The Fur-Bearers Arts & Science Scholarship was created in 2021 to support individuals who are committed to improving coexistence with wildlife in Canada. The scholarship is awarded to support projects designed to promote coexistence either through the use of art or through science-based projects. This year, The Fur-Bearers is awarding a scholarship in both the Arts stream and the Science Stream. Click here to learn more about the Arts & Science Scholarship.
In addition to the Arts & Science Scholarship, The Fur-Bearers offers a full scholarship to the Beaver Institute’s training program. This program provides a comprehensive online course that mentors and trains professionals to resolve human-beaver conflicts using non-lethal and scientifically-proven techniques. Students learn about the role of beavers as a keystone species and how to build and install successful water control devices to resolve beaver dam flooding problems. Click here to learn more about the Beaver Institute Scholarship.
2021 Arts & Science Scholarship Recipients
We are happy to announce our scholarship winners for 2021 and the projects that the scholarships will support.
Sarah Ronald, British Columbia
This hand-drawn animation project is an experiential and educational art piece around encountering wildlife, focusing on animals that need heightened public education around coexistence in suburban spaces. Animations will be shared at events and screenings in conjunction with messaging and invited dialog relating to coexistence.

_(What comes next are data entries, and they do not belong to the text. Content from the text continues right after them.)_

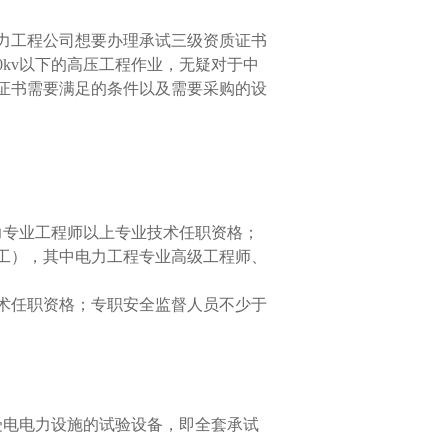
工程公司想要办理承试三级资质证书
0kv以下的高压工程作业，无疑对于中
证书需要满足的条件以及需要采购的设
力专业工程师以上专业技术任职资格；
级工），其中电力工程专业高级工程师、
术任职资格；专职安全监督人员不少于
受电电力设施的试验设备，即全套承试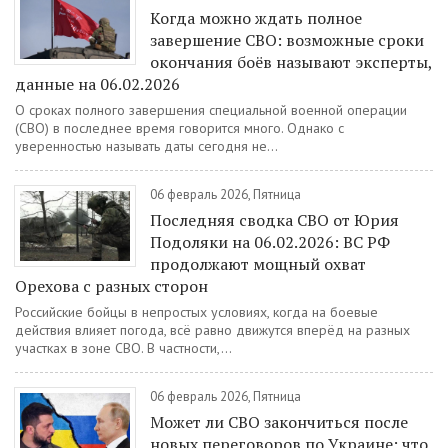
Когда можно ждать полное
завершение СВО: возможные сроки
окончания боёв называют эксперты,
данные на 06.02.2026
О сроках полного завершения специальной военной операции
(СВО) в последнее время говорится много. Однако с
уверенностью называть даты сегодня не...
06 февраль 2026, Пятница
Последняя сводка СВО от Юрия
Подоляки на 06.02.2026: ВС РФ
продолжают мощный охват
Орехова с разных сторон
Российские бойцы в непростых условиях, когда на боевые
действия влияет погода, всё равно движутся вперёд на разных
участках в зоне СВО. В частности,...
06 февраль 2026, Пятница
Может ли СВО закончиться после
новых переговоров по Украине: что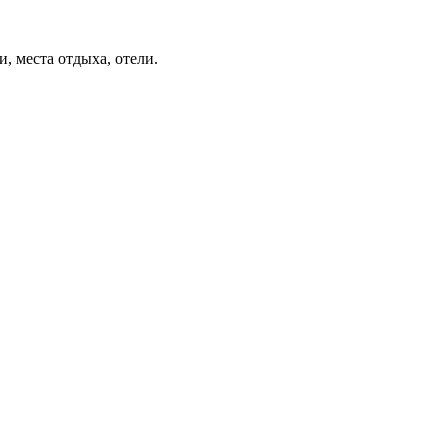
, места отдыха, отели.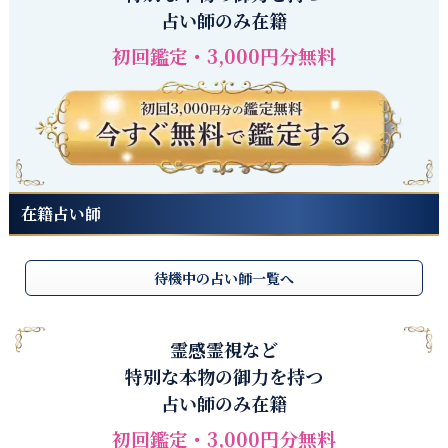
占い師のみ在籍
初回鑑定・3,000円分無料
在籍占い師
待機中の占い師一覧へ
霊感霊視など
特別な本物の御力を持つ
占い師のみ在籍
初回鑑定・3,000円分無料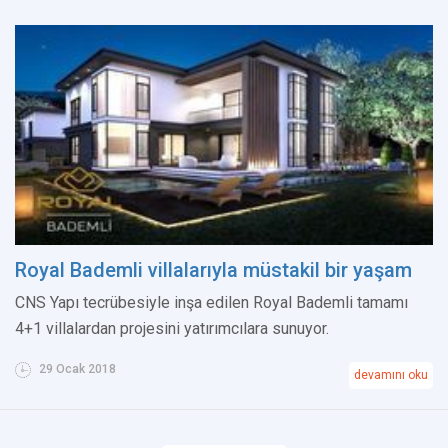
Royal Bademli villalarıyla müstakil bir yaşam
CNS Yapı tecrübesiyle inşa edilen Royal Bademli tamamı
4+1 villalardan projesini yatırımcılara sunuyor.
29 Ocak 2018
devamını oku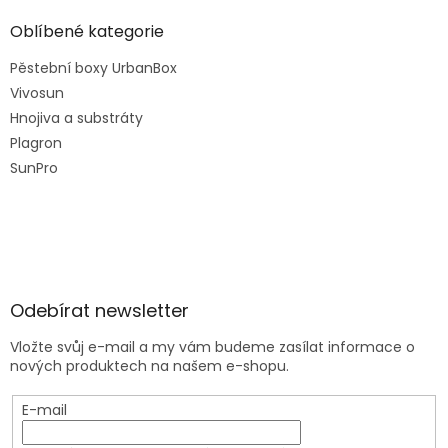
Oblíbené kategorie
Pěstební boxy UrbanBox
Vivosun
Hnojiva a substráty
Plagron
SunPro
Odebírat newsletter
Vložte svůj e-mail a my vám budeme zasílat informace o
nových produktech na našem e-shopu.
E-mail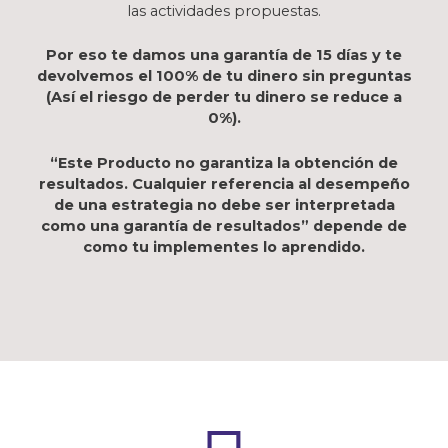
las actividades propuestas.
Por eso te damos una garantía de 15 días y te
devolvemos el 100% de tu dinero sin preguntas
(Así el riesgo de perder tu dinero se reduce a
0%).
“Este Producto no garantiza la obtención de
resultados. Cualquier referencia al desempeño
de una estrategia no debe ser interpretada
como una garantía de resultados” depende de
como tu implementes lo aprendido.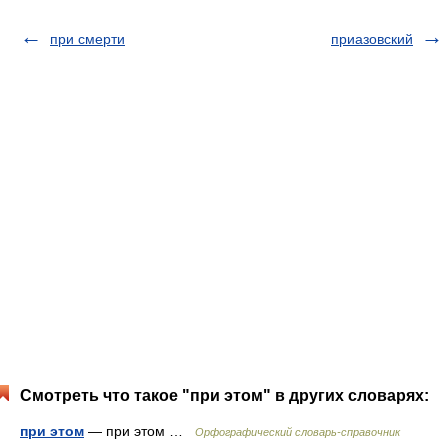
при смерти
приазовский
Смотреть что такое "при этом" в других словарях:
при этом
— при этом …
Орфографический словарь-справочник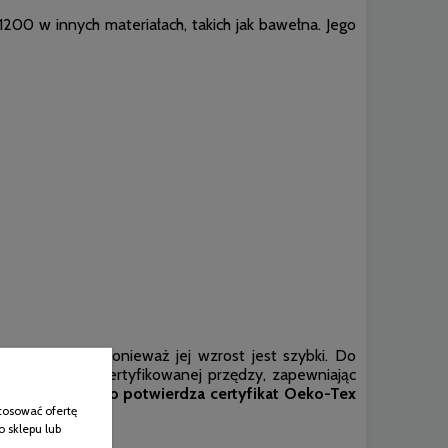
1200 w innych materiałach, takich jak bawełna. Jego
a środowisku
, ponieważ jej wzrost jest szybki. Do
 krosnach, z certyfikowanej przędzy, zapewniając
 barwników, co potwierdza certyfikat Oeko-Tex
tosować ofertę
o sklepu lub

“My inspiration with screening the animals outdoors and temporarily/ephemerally speaks to how we often encounter the wild in general: often unexpected, the encounter gives us pause, an interruption in our daily human experiences. As an artist I am interested in non-linear storytelling and inviting audiences to interpret and relate the work back to their real-world behaviors towards animal encounters.” – Sarah Ronald
View Sarah’s work at www.sarahronald.com.
Nikki Heim, Alberta
Wolverine (Gulo gulo L.) are a species of special concern in western Canada. Like many wildlife, disturbance to preferred habitat for successful reproduction and rearing young is vital for species persistence. Know threats to critical denning habitat for reproductive female wolverines are climate change and winter recreation. While tackling a changing climate is an unprecedented challenge, minimizing disturbance caused by winter recreation activities can be accomplished through translating scientific concepts and findings into public awareness that guide individual actions.

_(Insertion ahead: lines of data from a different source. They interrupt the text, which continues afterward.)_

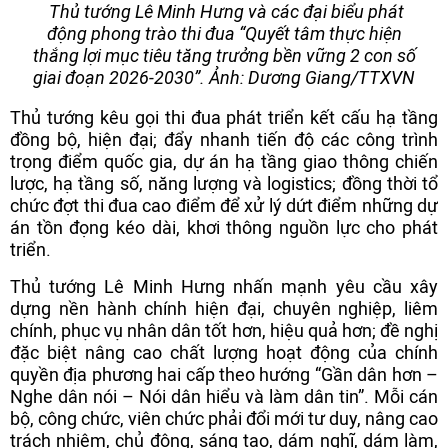
Thủ tướng Lê Minh Hưng và các đại biểu phát
động phong trào thi đua “Quyết tâm thực hiện
thắng lợi mục tiêu tăng trưởng bền vững 2 con số
giai đoạn 2026-2030”. Ảnh: Dương Giang/TTXVN
Thủ tướng kêu gọi thi đua phát triển kết cấu hạ tầng
đồng bộ, hiện đại; đẩy nhanh tiến độ các công trình
trọng điểm quốc gia, dự án hạ tầng giao thông chiến
lược, hạ tầng số, năng lượng và logistics; đồng thời tổ
chức đợt thi đua cao điểm để xử lý dứt điểm những dự
án tồn đọng kéo dài, khơi thông nguồn lực cho phát
triển.
Thủ tướng Lê Minh Hưng nhấn mạnh yêu cầu xây
dựng nền hành chính hiện đại, chuyên nghiệp, liêm
chính, phục vụ nhân dân tốt hơn, hiệu quả hơn; đề nghị
đặc biệt nâng cao chất lượng hoạt động của chính
quyền địa phương hai cấp theo hướng “Gần dân hơn –
Nghe dân nói – Nói dân hiểu và làm dân tin”. Mỗi cán
bộ, công chức, viên chức phải đổi mới tư duy, nâng cao
trách nhiệm, chủ động, sáng tạo, dám nghĩ, dám làm,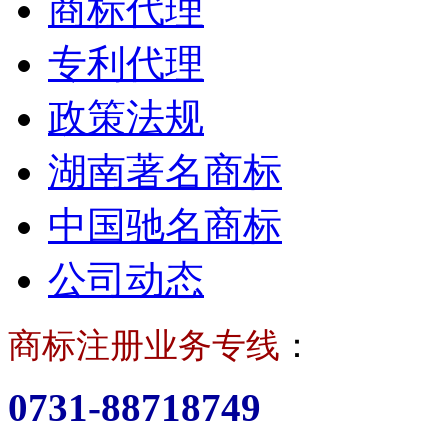
商标代理
专利代理
政策法规
湖南著名商标
中国驰名商标
公司动态
商标注册业务专线
：
0731-88718749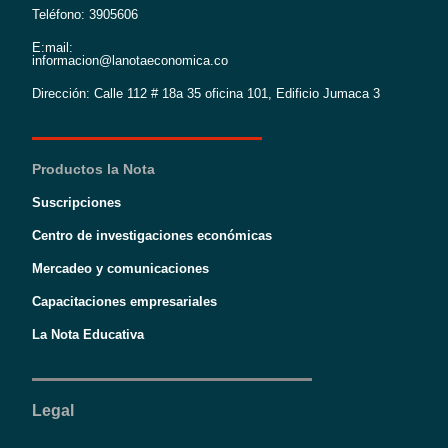
Teléfono: 3905606
E:mail:
informacion@lanotaeconomica.co
Dirección: Calle 112 # 18a 35 oficina 101, Edificio Jumaca 3
Productos la Nota
Suscripciones
Centro de investigaciones económicas
Mercadeo y comunicaciones
Capacitaciones empresariales
La Nota Educativa
Legal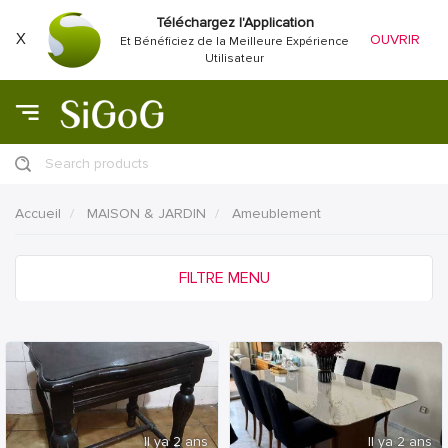
Téléchargez l'Application
X
OUVRIR
Et Bénéficiez de la Meilleure Expérience
Utilisateur
Search products
Accueil
MAISON & JARDIN
Ameublement
FILTRE MENU
Il ya 2 ans
Il ya 2 ans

Using a digital story telling platform, this project will build an interactive narrative that relates scientific information to a broader public to improve wolverine awareness and promote co-existence through responsible winter recreation activities. Taking from a collection of expert digital photography, videography, and mapping garnered through recent research efforts, this virtual Story Map will engage with mountain enthusiasts by describing key conservation concerns for wolverine populations, telling an exciting and heartfelt tale of local discovery using innovative research techniques, and offering strategies to travel responsibly – sharing the land with these emblematic animals.

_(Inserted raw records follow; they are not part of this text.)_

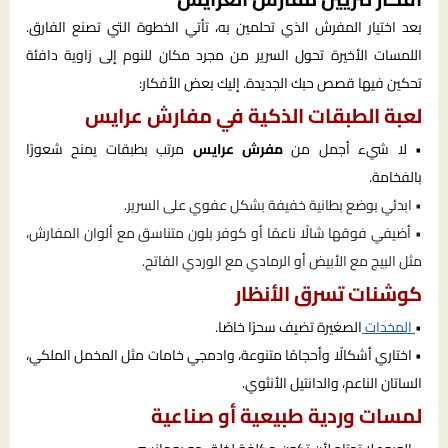
بعد اختيار المفرش الذي تحلمين به، تأتي الخطوة التي تصنع الفارق.
اللمسات الأخيرة تحول السرير من مجرد مكان للنوم إلى زاوية دافئة
تحكين فيها قصص حبك الجديدة. إليك بعض الأفكار:
لعبة الطبقات الذكية في مفارش عرايس
• لا شيء أجمل من
مفرش عرايس
مرتب بطبقات يمنح شعورًا
بالفخامة.
• ابدئي بوضع بطانية خفيفة بشكل عفوي على السرير.
• أضيفي فوقها شالًا ناعمًا أو كوفر بلون متناسق مع ألوان المفارش،
مثل البيج مع الأبيض أو الرمادي مع الوردي الفاتح.
كوشنات تسرق الأنظار
•
المخدات
الصغيرة تضيف سحرًا خاصًا.
• اختاري أشكالًا وأحجامًا متنوعة، وادمجي خامات مثل المخمل الملكي،
الساتان الناعم، والدانتيل الأنثوي.
لمسات وردية طبيعية أو صناعية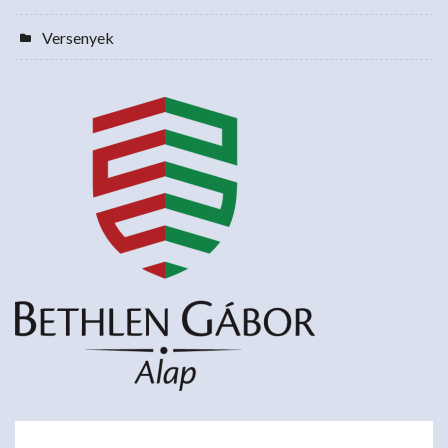
Versenyek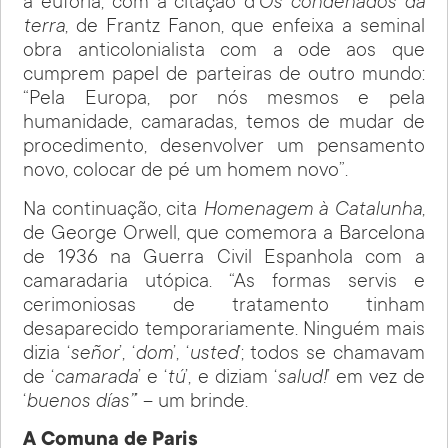
à euforia, com a citação d’
Os condenados da
terra
, de Frantz Fanon, que enfeixa a seminal
obra anticolonialista com a ode aos que
cumprem papel de parteiras de outro mundo:
“Pela Europa, por nós mesmos e pela
humanidade, camaradas, temos de mudar de
procedimento, desenvolver um pensamento
novo, colocar de pé um homem novo”.
Na continuação, cita
Homenagem à Catalunha
,
de George Orwell, que comemora a Barcelona
de 1936 na Guerra Civil Espanhola com a
camaradaria utópica. “As formas servis e
cerimoniosas de tratamento tinham
desaparecido temporariamente. Ninguém mais
dizia ‘
señor
’, ‘
dom
’, ‘
usted
’; todos se chamavam
de ‘
camarada
’ e ‘
tú
’, e diziam ‘
salud!
’ em vez de
‘
buenos días”
’ – um brinde.
A
Comuna de Paris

2021 Beaver Institute Scholarship Recipient
Melanie Whalen, Alberta
Melanie Whalen works in the field of wildlife rehabilitation and will use the knowledge gained from the Beaver Institute program to educate the public about non-lethal solutions and practically apply the skills in her surrounding communities.
To learn more about Melanie’s work visit www.calgarywildlife.org.
Congratulations to all the award recipients!